What the task requires
Please reproduce the full set of data below exactly.

(Stored data entries)
□ □ □ □ □ □ □

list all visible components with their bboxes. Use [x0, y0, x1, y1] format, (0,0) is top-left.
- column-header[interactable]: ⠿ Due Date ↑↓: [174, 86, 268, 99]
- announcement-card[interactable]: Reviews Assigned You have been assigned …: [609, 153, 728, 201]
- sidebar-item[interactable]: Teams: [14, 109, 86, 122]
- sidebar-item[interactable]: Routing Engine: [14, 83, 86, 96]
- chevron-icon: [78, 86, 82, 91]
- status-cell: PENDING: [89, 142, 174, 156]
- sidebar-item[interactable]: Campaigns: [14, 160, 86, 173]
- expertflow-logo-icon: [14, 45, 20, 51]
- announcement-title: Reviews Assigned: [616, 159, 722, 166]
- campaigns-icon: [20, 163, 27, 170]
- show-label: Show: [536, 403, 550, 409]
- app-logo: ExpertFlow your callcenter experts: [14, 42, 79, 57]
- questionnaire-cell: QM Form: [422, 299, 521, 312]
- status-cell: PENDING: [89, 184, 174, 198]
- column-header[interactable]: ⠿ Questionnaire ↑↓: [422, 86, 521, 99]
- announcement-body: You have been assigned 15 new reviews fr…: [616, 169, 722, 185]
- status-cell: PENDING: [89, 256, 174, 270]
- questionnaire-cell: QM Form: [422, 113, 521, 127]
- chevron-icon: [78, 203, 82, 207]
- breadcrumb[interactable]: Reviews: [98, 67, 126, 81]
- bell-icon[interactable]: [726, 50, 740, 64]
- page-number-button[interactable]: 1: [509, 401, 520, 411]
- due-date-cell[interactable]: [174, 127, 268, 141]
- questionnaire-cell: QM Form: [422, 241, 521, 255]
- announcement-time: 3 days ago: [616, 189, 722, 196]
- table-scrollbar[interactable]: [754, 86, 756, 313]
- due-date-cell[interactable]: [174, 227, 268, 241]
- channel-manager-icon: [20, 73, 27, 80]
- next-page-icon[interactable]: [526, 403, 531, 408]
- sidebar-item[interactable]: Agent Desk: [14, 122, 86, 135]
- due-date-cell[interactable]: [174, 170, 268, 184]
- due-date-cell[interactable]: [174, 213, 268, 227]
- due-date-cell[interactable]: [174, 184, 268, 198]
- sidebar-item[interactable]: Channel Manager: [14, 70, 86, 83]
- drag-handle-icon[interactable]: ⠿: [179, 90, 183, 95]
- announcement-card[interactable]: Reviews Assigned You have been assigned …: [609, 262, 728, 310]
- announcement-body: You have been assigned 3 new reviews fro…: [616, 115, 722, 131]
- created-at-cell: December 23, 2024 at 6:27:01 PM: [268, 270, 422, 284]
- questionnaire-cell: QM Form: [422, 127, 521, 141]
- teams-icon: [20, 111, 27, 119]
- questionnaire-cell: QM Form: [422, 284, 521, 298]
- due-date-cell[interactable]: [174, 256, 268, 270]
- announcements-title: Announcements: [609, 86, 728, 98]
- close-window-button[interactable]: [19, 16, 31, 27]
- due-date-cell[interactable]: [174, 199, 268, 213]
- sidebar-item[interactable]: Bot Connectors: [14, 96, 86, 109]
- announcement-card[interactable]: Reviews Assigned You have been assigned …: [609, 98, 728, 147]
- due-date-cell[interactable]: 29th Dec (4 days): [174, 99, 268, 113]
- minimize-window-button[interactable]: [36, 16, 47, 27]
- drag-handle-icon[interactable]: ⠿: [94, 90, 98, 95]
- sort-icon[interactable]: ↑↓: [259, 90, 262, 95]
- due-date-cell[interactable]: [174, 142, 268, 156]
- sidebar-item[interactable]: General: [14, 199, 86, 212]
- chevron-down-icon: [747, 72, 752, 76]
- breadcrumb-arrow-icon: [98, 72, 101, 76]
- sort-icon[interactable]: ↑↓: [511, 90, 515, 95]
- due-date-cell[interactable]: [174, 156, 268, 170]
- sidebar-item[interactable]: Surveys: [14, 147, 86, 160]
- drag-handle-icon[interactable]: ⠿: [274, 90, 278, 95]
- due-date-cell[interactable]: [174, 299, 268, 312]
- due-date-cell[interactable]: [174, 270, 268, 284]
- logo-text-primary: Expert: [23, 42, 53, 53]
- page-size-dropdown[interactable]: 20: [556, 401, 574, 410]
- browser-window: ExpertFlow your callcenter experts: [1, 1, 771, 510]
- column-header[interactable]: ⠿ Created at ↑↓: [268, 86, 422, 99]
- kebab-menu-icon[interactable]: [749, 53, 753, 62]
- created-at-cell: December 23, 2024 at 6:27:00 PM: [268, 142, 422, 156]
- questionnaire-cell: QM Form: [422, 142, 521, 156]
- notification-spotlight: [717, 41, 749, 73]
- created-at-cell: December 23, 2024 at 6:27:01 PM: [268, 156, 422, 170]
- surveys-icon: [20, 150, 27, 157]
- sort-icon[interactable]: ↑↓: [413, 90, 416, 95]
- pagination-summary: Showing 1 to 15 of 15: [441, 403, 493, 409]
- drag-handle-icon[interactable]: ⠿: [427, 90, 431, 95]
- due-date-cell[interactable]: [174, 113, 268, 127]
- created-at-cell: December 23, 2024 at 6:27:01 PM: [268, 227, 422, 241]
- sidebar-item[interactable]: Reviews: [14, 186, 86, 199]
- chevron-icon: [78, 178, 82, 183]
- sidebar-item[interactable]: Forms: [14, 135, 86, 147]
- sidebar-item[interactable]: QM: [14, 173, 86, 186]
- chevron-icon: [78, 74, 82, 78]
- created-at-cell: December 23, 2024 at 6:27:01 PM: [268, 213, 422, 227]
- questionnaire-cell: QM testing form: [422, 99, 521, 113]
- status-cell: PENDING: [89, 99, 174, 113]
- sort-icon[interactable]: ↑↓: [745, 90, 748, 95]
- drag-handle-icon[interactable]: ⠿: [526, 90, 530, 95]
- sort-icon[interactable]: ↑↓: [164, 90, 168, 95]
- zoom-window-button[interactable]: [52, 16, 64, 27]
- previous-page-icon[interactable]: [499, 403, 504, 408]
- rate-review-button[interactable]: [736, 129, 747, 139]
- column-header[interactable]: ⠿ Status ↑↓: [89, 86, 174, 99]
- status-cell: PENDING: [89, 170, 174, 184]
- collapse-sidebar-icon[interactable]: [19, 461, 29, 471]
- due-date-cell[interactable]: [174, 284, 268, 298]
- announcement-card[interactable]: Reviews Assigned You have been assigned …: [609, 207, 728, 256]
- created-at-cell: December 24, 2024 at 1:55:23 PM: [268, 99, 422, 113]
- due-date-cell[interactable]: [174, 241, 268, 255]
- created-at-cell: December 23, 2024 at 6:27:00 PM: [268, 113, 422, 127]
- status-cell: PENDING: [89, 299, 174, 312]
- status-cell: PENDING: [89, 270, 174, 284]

□ □ □ □ □ □ □

Expected answer
list all visible components with their bboxes. Use [x0, y0, x1, y1] format, (0,0) is top-left.
- column-header[interactable]: ⠿ Due Date ↑↓: [174, 86, 268, 99]
- announcement-card[interactable]: Reviews Assigned You have been assigned …: [609, 153, 728, 201]
- sidebar-item[interactable]: Teams: [14, 109, 86, 122]
- sidebar-item[interactable]: Routing Engine: [14, 83, 86, 96]
- chevron-icon: [78, 86, 82, 91]
- status-cell: PENDING: [89, 142, 174, 156]
- sidebar-item[interactable]: Campaigns: [14, 160, 86, 173]
- expertflow-logo-icon: [14, 45, 20, 51]
- announcement-title: Reviews Assigned: [616, 159, 722, 166]
- campaigns-icon: [20, 163, 27, 170]
- show-label: Show: [536, 403, 550, 409]
- app-logo: ExpertFlow your callcenter experts: [14, 42, 79, 57]
- questionnaire-cell: QM Form: [422, 299, 521, 312]
- status-cell: PENDING: [89, 184, 174, 198]
- column-header[interactable]: ⠿ Questionnaire ↑↓: [422, 86, 521, 99]
- announcement-body: You have been assigned 15 new reviews fr…: [616, 169, 722, 185]
- status-cell: PENDING: [89, 256, 174, 270]
- questionnaire-cell: QM Form: [422, 113, 521, 127]
- chevron-icon: [78, 203, 82, 207]
- breadcrumb[interactable]: Reviews: [98, 67, 126, 81]
- bell-icon[interactable]: [726, 50, 740, 64]
- page-number-button[interactable]: 1: [509, 401, 520, 411]
- due-date-cell[interactable]: [174, 127, 268, 141]
- questionnaire-cell: QM Form: [422, 241, 521, 255]
- announcement-time: 3 days ago: [616, 189, 722, 196]
- table-scrollbar[interactable]: [754, 86, 756, 313]
- due-date-cell[interactable]: [174, 227, 268, 241]
- channel-manager-icon: [20, 73, 27, 80]
- next-page-icon[interactable]: [526, 403, 531, 408]
- sidebar-item[interactable]: Agent Desk: [14, 122, 86, 135]
- due-date-cell[interactable]: [174, 170, 268, 184]
- due-date-cell[interactable]: [174, 213, 268, 227]
- due-date-cell[interactable]: [174, 184, 268, 198]
- sidebar-item[interactable]: Channel Manager: [14, 70, 86, 83]
- drag-handle-icon[interactable]: ⠿: [179, 90, 183, 95]
- announcement-card[interactable]: Reviews Assigned You have been assigned …: [609, 262, 728, 310]
- announcement-body: You have been assigned 3 new reviews fro…: [616, 115, 722, 131]
- created-at-cell: December 23, 2024 at 6:27:01 PM: [268, 270, 422, 284]
- questionnaire-cell: QM Form: [422, 127, 521, 141]
- teams-icon: [20, 111, 27, 119]
- questionnaire-cell: QM Form: [422, 284, 521, 298]
- due-date-cell[interactable]: [174, 256, 268, 270]
- announcements-title: Announcements: [609, 86, 728, 98]
- close-window-button[interactable]: [19, 16, 31, 27]
- due-date-cell[interactable]: [174, 199, 268, 213]
- sidebar-item[interactable]: Bot Connectors: [14, 96, 86, 109]
- announcement-card[interactable]: Reviews Assigned You have been assigned …: [609, 98, 728, 147]
- due-date-cell[interactable]: 29th Dec (4 days): [174, 99, 268, 113]
- minimize-window-button[interactable]: [36, 16, 47, 27]
- drag-handle-icon[interactable]: ⠿: [94, 90, 98, 95]
- sort-icon[interactable]: ↑↓: [259, 90, 262, 95]
- due-date-cell[interactable]: [174, 142, 268, 156]
- sidebar-item[interactable]: General: [14, 199, 86, 212]
- chevron-down-icon: [747, 72, 752, 76]
- breadcrumb-arrow-icon: [98, 72, 101, 76]
- sort-icon[interactable]: ↑↓: [511, 90, 515, 95]
- due-date-cell[interactable]: [174, 156, 268, 170]
- sidebar-item[interactable]: Surveys: [14, 147, 86, 160]
- drag-handle-icon[interactable]: ⠿: [274, 90, 278, 95]
- due-date-cell[interactable]: [174, 299, 268, 312]
- due-date-cell[interactable]: [174, 270, 268, 284]
- logo-text-primary: Expert: [23, 42, 53, 53]
- page-size-dropdown[interactable]: 20: [556, 401, 574, 410]
- browser-window: ExpertFlow your callcenter experts: [1, 1, 771, 510]
- column-header[interactable]: ⠿ Created at ↑↓: [268, 86, 422, 99]
- kebab-menu-icon[interactable]: [749, 53, 753, 62]
- created-at-cell: December 23, 2024 at 6:27:00 PM: [268, 142, 422, 156]
- questionnaire-cell: QM Form: [422, 142, 521, 156]
- notification-spotlight: [717, 41, 749, 73]
- created-at-cell: December 23, 2024 at 6:27:01 PM: [268, 156, 422, 170]
- surveys-icon: [20, 150, 27, 157]
- sort-icon[interactable]: ↑↓: [413, 90, 416, 95]
- pagination-summary: Showing 1 to 15 of 15: [441, 403, 493, 409]
- drag-handle-icon[interactable]: ⠿: [427, 90, 431, 95]
- due-date-cell[interactable]: [174, 113, 268, 127]
- created-at-cell: December 23, 2024 at 6:27:01 PM: [268, 227, 422, 241]
- sidebar-item[interactable]: Reviews: [14, 186, 86, 199]
- chevron-icon: [78, 178, 82, 183]
- sidebar-item[interactable]: Forms: [14, 135, 86, 147]
- sidebar-item[interactable]: QM: [14, 173, 86, 186]
- chevron-icon: [78, 74, 82, 78]
- created-at-cell: December 23, 2024 at 6:27:01 PM: [268, 213, 422, 227]
- questionnaire-cell: QM testing form: [422, 99, 521, 113]
- status-cell: PENDING: [89, 99, 174, 113]
- sort-icon[interactable]: ↑↓: [745, 90, 748, 95]
- drag-handle-icon[interactable]: ⠿: [526, 90, 530, 95]
- sort-icon[interactable]: ↑↓: [164, 90, 168, 95]
- zoom-window-button[interactable]: [52, 16, 64, 27]
- previous-page-icon[interactable]: [499, 403, 504, 408]
- rate-review-button[interactable]: [736, 129, 747, 139]
- column-header[interactable]: ⠿ Status ↑↓: [89, 86, 174, 99]
- status-cell: PENDING: [89, 170, 174, 184]
- collapse-sidebar-icon[interactable]: [19, 461, 29, 471]
- due-date-cell[interactable]: [174, 284, 268, 298]
- announcement-card[interactable]: Reviews Assigned You have been assigned …: [609, 207, 728, 256]
- created-at-cell: December 24, 2024 at 1:55:23 PM: [268, 99, 422, 113]
- due-date-cell[interactable]: [174, 241, 268, 255]
- created-at-cell: December 23, 2024 at 6:27:00 PM: [268, 113, 422, 127]
- status-cell: PENDING: [89, 299, 174, 312]
- status-cell: PENDING: [89, 270, 174, 284]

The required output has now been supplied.